→ **About this exercise**: Read the listing below and copy out every line that holds "Phim".
==== Information shown
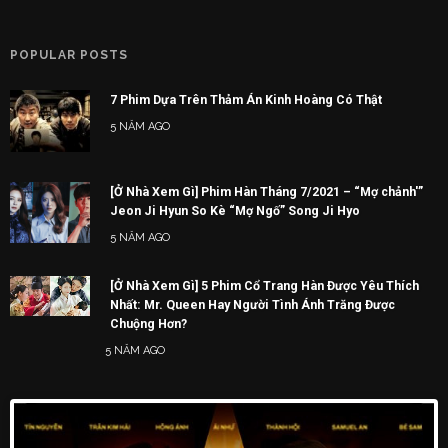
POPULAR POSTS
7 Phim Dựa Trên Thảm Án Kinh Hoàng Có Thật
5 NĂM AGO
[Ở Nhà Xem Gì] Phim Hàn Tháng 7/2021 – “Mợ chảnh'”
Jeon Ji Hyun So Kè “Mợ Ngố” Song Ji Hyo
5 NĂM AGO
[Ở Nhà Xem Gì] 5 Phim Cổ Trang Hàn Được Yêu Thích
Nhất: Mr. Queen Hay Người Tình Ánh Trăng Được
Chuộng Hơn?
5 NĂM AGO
========
==== Information shown
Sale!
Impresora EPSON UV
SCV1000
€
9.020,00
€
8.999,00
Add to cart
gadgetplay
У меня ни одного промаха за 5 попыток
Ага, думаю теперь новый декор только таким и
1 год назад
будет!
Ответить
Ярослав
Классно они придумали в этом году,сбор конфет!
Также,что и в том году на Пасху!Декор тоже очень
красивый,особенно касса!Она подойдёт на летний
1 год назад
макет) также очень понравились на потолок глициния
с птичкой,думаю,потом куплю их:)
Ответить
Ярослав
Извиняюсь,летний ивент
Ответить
========
==== Information shown
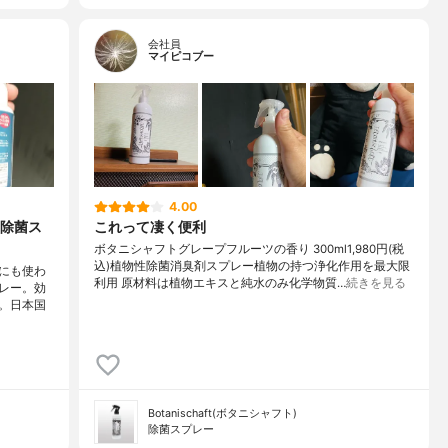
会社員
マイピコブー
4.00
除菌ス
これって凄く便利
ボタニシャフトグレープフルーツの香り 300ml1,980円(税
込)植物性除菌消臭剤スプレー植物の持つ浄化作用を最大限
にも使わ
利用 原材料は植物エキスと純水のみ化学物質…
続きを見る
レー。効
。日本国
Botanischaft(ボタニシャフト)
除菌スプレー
========
→ **Output for this task**:
7 Phim Dựa Trên Thảm Án Kinh Hoàng Có Thật
[Ở Nhà Xem Gì] Phim Hàn Tháng 7/2021 – “Mợ chảnh'”
[Ở Nhà Xem Gì] 5 Phim Cổ Trang Hàn Được Yêu Thích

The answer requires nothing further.